At 25th of Feb. 2013 the U.S. Food and Drug Administration expanded the approved use of Bayer Pharmaceutical's drug Stivarga (regorafenib) to treat patients with advanced gastrointestinal stromal tumors (GIST) that cannot be surgically removed and no longer respond to other FDA-approved treatments for this disease. Stivarga was approved in September 2012 to treat colorectal cancer.

Stivarga, a multi-kinase inhibitor, blocks several enzymes that promote cancer growth. With this new approval, Stivarga is intended to be used in patients whose GIST cancer cannot be removed by surgery or has spread to other parts of the body (metastatic) and is no longer responding to Gleevec (imatinib) and Sutent (sunitinib), two other approved drugs to treat GIST. It provides an important new treatment option for patients with GIST in which other approved drugs are no longer effective.”

Stivarga was reviewed under the FDA’s priority review program, which provides an expedited six-month review for drugs that may provide safe and effective therapy when no satisfactory alternative therapy exists, or offer significant improvement compared to marketed products.
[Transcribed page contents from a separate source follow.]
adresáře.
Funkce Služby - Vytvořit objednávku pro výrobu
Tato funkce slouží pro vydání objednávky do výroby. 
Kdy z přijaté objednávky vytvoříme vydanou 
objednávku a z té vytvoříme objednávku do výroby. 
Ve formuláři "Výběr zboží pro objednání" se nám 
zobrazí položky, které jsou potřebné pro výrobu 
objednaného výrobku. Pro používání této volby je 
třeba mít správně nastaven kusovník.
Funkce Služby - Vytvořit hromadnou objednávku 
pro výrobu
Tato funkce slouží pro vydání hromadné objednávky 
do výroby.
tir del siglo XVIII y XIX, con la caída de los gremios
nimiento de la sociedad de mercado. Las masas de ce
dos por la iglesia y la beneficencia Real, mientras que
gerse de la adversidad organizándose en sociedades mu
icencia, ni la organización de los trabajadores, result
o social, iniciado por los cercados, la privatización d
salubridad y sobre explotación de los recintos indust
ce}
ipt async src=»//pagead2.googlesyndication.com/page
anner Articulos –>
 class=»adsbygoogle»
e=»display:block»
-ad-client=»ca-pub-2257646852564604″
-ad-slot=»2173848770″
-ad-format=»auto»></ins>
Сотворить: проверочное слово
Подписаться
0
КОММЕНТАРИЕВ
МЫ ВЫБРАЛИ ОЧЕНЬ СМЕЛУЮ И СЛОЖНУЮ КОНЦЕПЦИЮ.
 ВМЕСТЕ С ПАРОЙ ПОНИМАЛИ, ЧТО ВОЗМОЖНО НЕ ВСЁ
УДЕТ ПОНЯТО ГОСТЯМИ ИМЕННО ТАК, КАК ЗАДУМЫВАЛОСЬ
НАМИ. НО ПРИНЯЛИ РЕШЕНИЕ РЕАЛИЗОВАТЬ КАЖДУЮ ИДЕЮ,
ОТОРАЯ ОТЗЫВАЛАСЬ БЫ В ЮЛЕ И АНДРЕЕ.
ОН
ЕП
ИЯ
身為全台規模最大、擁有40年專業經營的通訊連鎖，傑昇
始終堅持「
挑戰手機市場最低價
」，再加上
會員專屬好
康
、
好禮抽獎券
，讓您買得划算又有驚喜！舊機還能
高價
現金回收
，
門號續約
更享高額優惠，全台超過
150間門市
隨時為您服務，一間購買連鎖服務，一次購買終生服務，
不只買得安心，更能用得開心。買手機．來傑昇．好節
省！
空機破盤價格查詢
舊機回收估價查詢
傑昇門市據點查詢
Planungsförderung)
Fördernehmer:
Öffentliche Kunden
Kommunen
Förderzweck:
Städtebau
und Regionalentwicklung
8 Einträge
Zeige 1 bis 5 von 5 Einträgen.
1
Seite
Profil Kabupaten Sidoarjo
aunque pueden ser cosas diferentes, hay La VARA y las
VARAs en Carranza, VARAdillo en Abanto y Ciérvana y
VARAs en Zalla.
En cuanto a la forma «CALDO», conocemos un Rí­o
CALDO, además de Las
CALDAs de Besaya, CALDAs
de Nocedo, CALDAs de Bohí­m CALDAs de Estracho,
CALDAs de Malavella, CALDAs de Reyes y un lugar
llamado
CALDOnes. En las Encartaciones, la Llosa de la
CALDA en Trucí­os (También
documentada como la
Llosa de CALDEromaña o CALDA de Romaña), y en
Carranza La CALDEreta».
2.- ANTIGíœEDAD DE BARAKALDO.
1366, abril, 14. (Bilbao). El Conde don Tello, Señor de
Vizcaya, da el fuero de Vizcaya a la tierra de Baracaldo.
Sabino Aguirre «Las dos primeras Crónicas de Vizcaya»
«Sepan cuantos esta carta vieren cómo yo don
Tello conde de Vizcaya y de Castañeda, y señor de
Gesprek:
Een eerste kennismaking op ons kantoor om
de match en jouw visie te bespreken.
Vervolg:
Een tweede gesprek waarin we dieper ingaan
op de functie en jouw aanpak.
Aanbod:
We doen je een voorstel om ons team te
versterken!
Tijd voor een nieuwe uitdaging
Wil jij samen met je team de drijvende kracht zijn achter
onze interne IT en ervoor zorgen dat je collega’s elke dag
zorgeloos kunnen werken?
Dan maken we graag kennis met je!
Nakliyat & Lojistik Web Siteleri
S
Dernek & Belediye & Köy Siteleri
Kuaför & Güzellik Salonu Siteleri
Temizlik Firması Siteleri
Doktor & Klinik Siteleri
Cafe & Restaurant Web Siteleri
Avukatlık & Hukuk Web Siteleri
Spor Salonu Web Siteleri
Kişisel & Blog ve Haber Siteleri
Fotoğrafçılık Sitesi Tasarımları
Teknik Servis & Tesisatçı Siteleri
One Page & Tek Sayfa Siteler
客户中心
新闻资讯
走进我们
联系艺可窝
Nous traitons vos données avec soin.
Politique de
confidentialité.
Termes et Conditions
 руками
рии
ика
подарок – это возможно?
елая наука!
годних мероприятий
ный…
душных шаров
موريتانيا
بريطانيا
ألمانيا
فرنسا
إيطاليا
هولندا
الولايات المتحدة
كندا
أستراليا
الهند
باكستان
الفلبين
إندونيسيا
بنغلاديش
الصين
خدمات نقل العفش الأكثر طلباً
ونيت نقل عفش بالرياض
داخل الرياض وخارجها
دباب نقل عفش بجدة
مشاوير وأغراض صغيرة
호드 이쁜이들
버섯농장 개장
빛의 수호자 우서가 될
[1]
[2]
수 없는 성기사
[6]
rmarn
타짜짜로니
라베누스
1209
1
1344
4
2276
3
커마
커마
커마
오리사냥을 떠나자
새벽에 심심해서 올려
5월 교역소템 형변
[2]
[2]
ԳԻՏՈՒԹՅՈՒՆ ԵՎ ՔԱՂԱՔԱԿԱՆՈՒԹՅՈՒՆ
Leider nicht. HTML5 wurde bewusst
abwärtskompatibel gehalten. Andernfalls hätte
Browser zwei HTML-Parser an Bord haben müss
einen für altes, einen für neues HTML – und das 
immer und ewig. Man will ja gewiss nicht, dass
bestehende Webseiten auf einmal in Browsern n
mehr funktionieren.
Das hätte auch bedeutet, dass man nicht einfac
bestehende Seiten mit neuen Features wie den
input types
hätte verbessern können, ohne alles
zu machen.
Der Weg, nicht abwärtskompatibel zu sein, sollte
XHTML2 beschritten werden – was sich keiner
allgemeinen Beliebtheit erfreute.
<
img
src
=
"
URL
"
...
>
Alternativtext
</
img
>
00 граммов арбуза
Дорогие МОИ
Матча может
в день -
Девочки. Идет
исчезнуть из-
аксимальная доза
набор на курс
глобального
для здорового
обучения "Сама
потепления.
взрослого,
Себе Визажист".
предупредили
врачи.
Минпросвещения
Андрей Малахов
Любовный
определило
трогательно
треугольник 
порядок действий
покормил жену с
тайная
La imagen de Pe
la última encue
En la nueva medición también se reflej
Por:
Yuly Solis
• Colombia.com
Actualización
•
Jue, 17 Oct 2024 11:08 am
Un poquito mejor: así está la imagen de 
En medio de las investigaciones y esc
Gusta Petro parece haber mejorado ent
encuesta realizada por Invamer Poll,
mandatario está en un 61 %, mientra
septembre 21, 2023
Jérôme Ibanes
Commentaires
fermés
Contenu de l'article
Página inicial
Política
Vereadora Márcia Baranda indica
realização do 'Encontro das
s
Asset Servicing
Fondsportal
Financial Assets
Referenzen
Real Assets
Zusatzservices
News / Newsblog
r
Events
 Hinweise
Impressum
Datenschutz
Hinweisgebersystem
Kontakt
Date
The drug was also granted orphan product designation because it is intended to treat a rare disease.

The safety and effectiveness of Stivarga for this use were evaluated in a multinational clinical study of 199 patients with GIST that could not be surgically removed and progressed after treatment with Gleevec or Sutent. Patients were randomly assigned to receive either Stivarga or a placebo.

Patients in the study took Stivarga or placebo until either the cancer progressed or the side effects became unacceptable. Results showed patients who took Stivarga had a delay in tumor growth (progression-free survival) that was, on average, 3.9 months later than patients who were given placebo. Patients who received the placebo were given the opportunity to switch to Stivarga when their cancer progressed.

Among the possible side effects noted in the trial were liver problems, hypertension, hand-foot syndrome, fatigue and diarrhea.